→ TASK: All lines from the one with "cámara para RPT" through the last line of the data below should be copied exactly; please add nothing.

:: ENTRIES PROVIDED

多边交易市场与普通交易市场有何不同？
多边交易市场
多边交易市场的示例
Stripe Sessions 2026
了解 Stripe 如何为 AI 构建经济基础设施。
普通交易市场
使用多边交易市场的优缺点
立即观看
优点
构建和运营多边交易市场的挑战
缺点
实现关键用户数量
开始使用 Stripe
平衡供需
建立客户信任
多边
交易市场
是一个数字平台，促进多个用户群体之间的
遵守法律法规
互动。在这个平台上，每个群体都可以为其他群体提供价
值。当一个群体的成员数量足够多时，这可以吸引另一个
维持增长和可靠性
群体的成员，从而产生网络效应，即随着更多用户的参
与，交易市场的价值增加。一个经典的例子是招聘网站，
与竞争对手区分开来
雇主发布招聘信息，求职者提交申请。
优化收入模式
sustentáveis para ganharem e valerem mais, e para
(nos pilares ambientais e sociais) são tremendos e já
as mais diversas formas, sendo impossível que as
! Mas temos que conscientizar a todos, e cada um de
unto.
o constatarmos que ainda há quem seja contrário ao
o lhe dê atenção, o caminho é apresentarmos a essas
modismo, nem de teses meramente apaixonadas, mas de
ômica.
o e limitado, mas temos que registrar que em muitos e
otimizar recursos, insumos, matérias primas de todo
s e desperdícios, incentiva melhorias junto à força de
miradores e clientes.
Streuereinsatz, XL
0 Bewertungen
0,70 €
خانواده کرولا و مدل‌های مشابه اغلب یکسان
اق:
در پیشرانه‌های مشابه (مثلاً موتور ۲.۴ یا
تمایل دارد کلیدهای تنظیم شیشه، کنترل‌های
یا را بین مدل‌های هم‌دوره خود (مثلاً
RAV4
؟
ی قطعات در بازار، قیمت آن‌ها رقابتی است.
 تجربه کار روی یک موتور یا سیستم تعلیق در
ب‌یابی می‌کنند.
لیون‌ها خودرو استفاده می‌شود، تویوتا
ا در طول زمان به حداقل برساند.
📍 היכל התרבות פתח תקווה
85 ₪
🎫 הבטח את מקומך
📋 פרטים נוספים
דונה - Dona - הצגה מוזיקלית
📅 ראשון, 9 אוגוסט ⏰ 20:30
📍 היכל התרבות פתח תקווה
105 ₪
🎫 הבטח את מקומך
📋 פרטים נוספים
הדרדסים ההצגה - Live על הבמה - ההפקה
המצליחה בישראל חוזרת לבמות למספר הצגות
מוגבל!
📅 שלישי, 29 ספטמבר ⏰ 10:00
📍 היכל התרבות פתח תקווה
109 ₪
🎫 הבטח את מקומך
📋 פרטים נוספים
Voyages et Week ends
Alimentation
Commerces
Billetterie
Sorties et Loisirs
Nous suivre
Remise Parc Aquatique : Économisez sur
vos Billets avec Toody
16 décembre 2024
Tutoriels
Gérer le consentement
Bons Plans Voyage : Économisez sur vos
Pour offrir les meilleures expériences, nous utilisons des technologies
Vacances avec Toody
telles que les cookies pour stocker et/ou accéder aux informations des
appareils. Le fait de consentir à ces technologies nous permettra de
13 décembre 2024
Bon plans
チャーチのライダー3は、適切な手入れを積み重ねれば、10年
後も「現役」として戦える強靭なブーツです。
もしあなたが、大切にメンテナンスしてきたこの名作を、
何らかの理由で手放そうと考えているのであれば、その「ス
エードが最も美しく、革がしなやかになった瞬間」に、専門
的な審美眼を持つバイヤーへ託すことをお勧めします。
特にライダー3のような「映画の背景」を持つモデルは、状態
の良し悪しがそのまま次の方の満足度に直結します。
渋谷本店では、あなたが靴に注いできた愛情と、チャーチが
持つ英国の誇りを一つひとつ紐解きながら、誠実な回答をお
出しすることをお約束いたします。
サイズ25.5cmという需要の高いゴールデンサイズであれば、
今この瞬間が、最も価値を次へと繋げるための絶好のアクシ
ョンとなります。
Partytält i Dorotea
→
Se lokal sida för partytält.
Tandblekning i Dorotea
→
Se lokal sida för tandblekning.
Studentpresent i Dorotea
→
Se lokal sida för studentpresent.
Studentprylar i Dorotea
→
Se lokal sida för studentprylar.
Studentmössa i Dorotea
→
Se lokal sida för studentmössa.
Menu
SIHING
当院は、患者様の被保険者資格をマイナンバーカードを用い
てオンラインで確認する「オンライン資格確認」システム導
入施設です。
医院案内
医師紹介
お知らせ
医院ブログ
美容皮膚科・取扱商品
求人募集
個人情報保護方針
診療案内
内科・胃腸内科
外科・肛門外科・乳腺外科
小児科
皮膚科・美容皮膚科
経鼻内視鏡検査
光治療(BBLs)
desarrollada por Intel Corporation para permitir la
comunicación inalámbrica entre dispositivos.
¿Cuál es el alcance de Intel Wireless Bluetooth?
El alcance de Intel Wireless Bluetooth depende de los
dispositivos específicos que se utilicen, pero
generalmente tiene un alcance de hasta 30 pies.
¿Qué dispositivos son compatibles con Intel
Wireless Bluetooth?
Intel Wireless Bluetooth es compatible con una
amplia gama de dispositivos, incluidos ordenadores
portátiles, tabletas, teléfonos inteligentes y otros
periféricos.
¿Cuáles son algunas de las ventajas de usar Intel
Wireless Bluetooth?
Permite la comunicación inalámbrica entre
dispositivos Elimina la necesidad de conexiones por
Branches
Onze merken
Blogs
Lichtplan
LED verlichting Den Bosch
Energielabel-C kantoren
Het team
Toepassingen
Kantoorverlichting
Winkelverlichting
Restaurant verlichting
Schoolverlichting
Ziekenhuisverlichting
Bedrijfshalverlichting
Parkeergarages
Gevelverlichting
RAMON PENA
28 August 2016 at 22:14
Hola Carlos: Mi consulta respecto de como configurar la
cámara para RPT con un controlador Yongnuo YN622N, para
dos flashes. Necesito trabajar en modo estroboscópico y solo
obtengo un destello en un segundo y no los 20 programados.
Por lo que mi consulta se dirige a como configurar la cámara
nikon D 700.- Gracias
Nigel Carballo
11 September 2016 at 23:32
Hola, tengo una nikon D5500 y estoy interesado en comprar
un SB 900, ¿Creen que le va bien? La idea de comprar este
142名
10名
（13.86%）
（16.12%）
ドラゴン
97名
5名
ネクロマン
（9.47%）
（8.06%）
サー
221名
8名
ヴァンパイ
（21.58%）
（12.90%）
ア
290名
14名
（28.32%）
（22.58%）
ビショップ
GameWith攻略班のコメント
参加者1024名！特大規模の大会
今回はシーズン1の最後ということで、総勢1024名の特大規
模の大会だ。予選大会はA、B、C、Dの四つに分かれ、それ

::::

→ RESULT BELOW:
cámara para RPT con un controlador Yongnuo YN622N, para
dos flashes. Necesito trabajar en modo estroboscópico y solo
obtengo un destello en un segundo y no los 20 programados.
Por lo que mi consulta se dirige a como configurar la cámara
nikon D 700.- Gracias
Nigel Carballo
11 September 2016 at 23:32
Hola, tengo una nikon D5500 y estoy interesado en comprar
un SB 900, ¿Creen que le va bien? La idea de comprar este
142名
10名
（13.86%）
（16.12%）
ドラゴン
97名
5名
ネクロマン
（9.47%）
（8.06%）
サー
221名
8名
ヴァンパイ
（21.58%）
（12.90%）
ア
290名
14名
（28.32%）
（22.58%）
ビショップ
GameWith攻略班のコメント
参加者1024名！特大規模の大会
今回はシーズン1の最後ということで、総勢1024名の特大規
模の大会だ。予選大会はA、B、C、Dの四つに分かれ、それ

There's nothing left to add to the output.